Von Anfang an im Leitungsteam

Weshalb Gertrud Schädler die Heidenheimer Vesperkirche für unverzichtbar hält

In wenigen Wochen beginnt die 16. Heidenheimer Vesperkirche. Gertrud Schädler war bislang stets in verantwortlicher Funktion dabei. Was die Veranstaltung ihrer Meinung nach besonders wertvoll macht.

Gottesdienstraum, Gasthaus, Konzertsaal – eine Vesperkirche dient vielen Zwecken. Gertrud Schädler hält das Angebot in der Pauluskirche auch nach eineinhalb Jahrzehnten für unverändert wichtig. Im Interview erläutert sie, wie der Stuttgarter Pfarrer Martin Friz die Heidenheimer Vesperkirche inspirierte.

Frau Schädler, Sie wissen natürlich, wem dieser Satz zugeschrieben wird: „Menschen, die sich sonst nicht begegnen, sollen an einem Ort zusammenkommen, um miteinander zu leben.“

Gertrud Schädler: Na klar. Sie meinen Martin Friz, den Diakoniepfarrer aus Stuttgart. Von ihm stammt die Idee der Vesperkirche, die dort 1995 in der Leonhardskirche zum ersten Mal stattfand. Er hat seinerzeit die Kirche geöffnet, weil er merkte, dass er in einem bitterkalten Winter etwas für die Wohnsitzlosen tun musste. Schon bald sah er: Das reicht nicht. Deshalb gab’s auch ein Essen. Dann kam der Friseur dazu. Anschließend die Kultur mit Konzerten und vielem mehr.

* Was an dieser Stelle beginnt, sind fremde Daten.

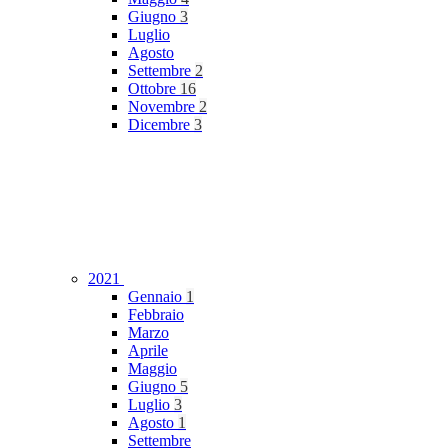
Giugno
3
Luglio
Agosto
Settembre
2
Ottobre
16
Novembre
2
Dicembre
3
2021
Gennaio
1
Febbraio
Marzo
Aprile
Maggio
Giugno
5
Luglio
3
Agosto
1
Settembre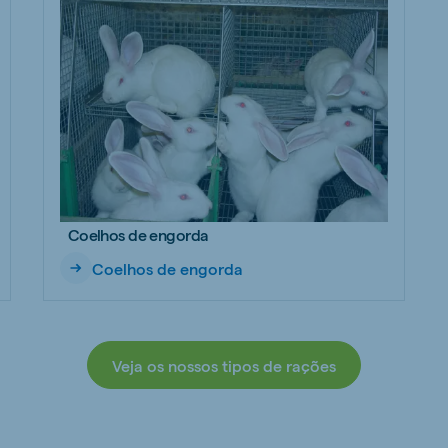
Coelhos de engorda
Coelhos de engorda
Veja os nossos tipos de rações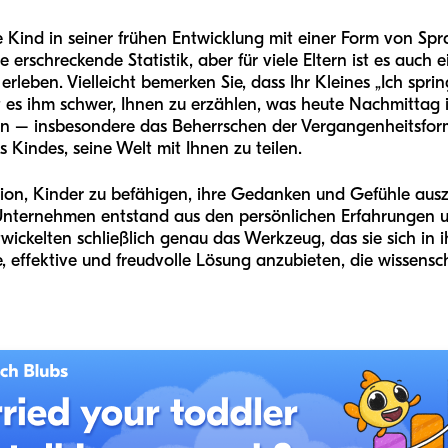
rte Kind in seiner frühen Entwicklung mit einer Form von S
e erschreckende Statistik, aber für viele Eltern ist es auch ei
eben. Vielleicht bemerken Sie, dass Ihr Kleines „Ich spring
lt es ihm schwer, Ihnen zu erzählen, was heute Nachmittag in
n – insbesondere das Beherrschen der Vergangenheitsform
s Kindes, seine Welt mit Ihnen zu teilen.
ssion, Kinder zu befähigen, ihre Gedanken und Gefühle aus
nternehmen entstand aus den persönlichen Erfahrungen un
ickelten schließlich genau das Werkzeug, das sie sich in 
, effektive und freudvolle Lösung anzubieten, die wissensch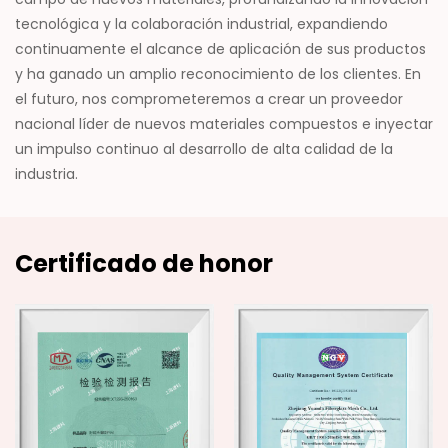
tecnológica y la colaboración industrial, expandiendo
continuamente el alcance de aplicación de sus productos
y ha ganado un amplio reconocimiento de los clientes. En
el futuro, nos comprometeremos a crear un proveedor
nacional líder de nuevos materiales compuestos e inyectar
un impulso continuo al desarrollo de alta calidad de la
industria.
Certificado de honor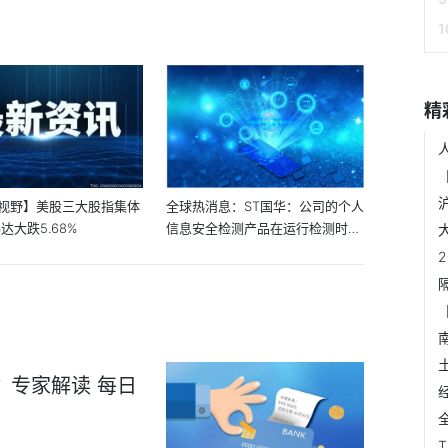
精
视野】美股三大股指集体
全球热消息：ST国华：公司的个人
达大跌5.68%
信息安全检测产品在运行检测时应
用...
？专家解读 每日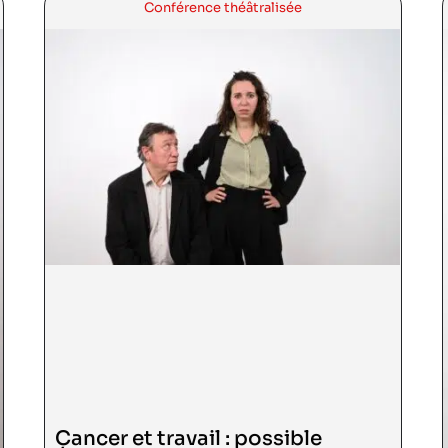
Conférence théâtralisée
Voir la bande annonce
Cancer et travail : possible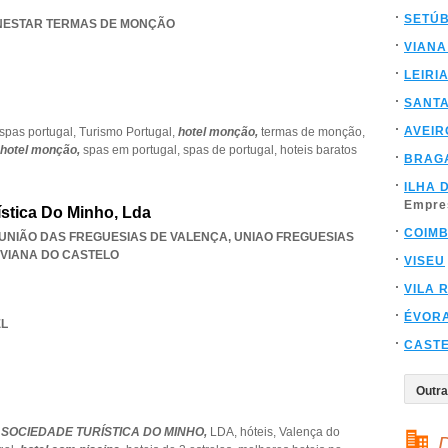
SETÚ
IENESTAR TERMAS DE MONÇÃO
VIANA
LEIRI
SANT
AVEIR
spas portugal,
Turismo Portugal,
hotel monção,
termas de monção,
 hotel monção,
spas em portugal,
spas de portugal,
hoteis baratos
BRAG
ILHA 
Empre
ística Do Minho, Lda
COIM
, UNIÃO DAS FREGUESIAS DE VALENÇA
,
UNIAO FREGUESIAS
VIANA DO CASTELO
VISEU
VILA 
ÉVOR
EL
CAST
 SOCIEDADE TURÍSTICA DO MINHO,
LDA,
hóteis,
Valença do
D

Weshalb hat er all das nicht in einem Gemeindehaus angeboten?

Friz war klar: Was er vorhatte, funktioniert nicht in einem Gemeindehaus, sondern nur in einer Kirche. Sie ist nun einmal der wichtigste Raum der Gemeinde. Viele Menschen haben mir schon bestätigt, dass etwas mit ihnen passiert, sobald sie in die Heidenheimer Pauluskirche kommen. Man sitzt dort zueinander hin und nicht getrennt voneinander wie in einer schwäbischen Wirtschaft. In der Kirche gibt es keine Unterschiede.

Im Laufe der Jahre haben sich Grüppchen und Freundschaften gebildet. Schön, dass so etwas gelingt, ohne dass man dazu auffordert: Setzt euch zusammen. Es geschah stattdessen einfach so. Fritz hat sich 2010 den Begriff Vesperkirche schützen lassen und gesagt, ein Essen in einem Gemeindehaus dürfe sich nicht so nennen. Ebenso wichtig war ihm: Er wollte nie eine Armenspeisung.

Haben Sie Pfarrer Friz einmal getroffen?

Ja, bevor in Heidenheim etwas Vergleichbares auf die Beine gestellt wurde, haben wir 2008 zusammen mit Pfarrerin Gabriele Mack und Manfred Reim, dem Leiter des Evangelischen Erwachsenenbildungswerks, entschieden, Herrn Friz zu einem Vortrag einzuladen. Und stellen Sie sich vor: Es kamen vielleicht zehn Personen. Das war sehr, sehr traurig. Das Interesse war zunächst also relativ gering. 2009 haben wir ihn dann nochmals eingeladen. Er hat uns damals ermutigt und gesagt: Fangt einfach an. Einer seiner vielen Tipps lautete, dass der Standort möglichst zentral sein sollte.

Was für ein Mensch war er?

Offen und den Menschen zugewandt. Er hat keinen Unterschied gemacht zwischen Arm und Reich, zwischen Prostituierter und Lady.

Entspricht die Heidenheimer Vesperkirche in ihrer heutigen Form seiner Vorstellung?

Auf jeden Fall. Es freut mich sehr, dass es nie an Mitarbeitenden gemangelt hat, seit 2010 die erste Heidenheimer Vesperkirche stattfand, die damals maßgeblich von Dr. Ulrike Hurler und Maria Högerl vorangetrieben wurde. Viele Junge, die im Berufsleben stehen, helfen eben am Wochenende mit. Trotz unvermeidlicher Absagen haben wir es immer geschafft, dass alles funktioniert. Das hängt wahrscheinlich auch mit den akribisch ausgearbeiteten Dienstplänen zusammen. Ich glaube, Herr Friz wäre zufrieden mit uns.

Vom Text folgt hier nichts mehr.